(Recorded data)
==================================================

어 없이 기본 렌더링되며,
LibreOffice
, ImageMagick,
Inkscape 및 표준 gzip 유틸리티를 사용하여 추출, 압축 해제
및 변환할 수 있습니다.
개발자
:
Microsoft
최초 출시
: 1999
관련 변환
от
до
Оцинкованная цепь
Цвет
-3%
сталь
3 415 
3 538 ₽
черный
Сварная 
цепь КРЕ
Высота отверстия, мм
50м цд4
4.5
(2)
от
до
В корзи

==================================================

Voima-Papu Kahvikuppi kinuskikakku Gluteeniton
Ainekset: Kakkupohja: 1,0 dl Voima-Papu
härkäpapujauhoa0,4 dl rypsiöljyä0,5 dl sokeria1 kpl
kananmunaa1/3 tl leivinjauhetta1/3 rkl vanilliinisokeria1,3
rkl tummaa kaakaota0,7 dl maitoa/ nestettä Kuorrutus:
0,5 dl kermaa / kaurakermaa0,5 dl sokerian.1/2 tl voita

==================================================

### What the task asks
Bring together all lines of the entries above in which the string "Voima" occurs.

### Task output
Voima-Papu Kahvikuppi kinuskikakku Gluteeniton
Ainekset: Kakkupohja: 1,0 dl Voima-Papu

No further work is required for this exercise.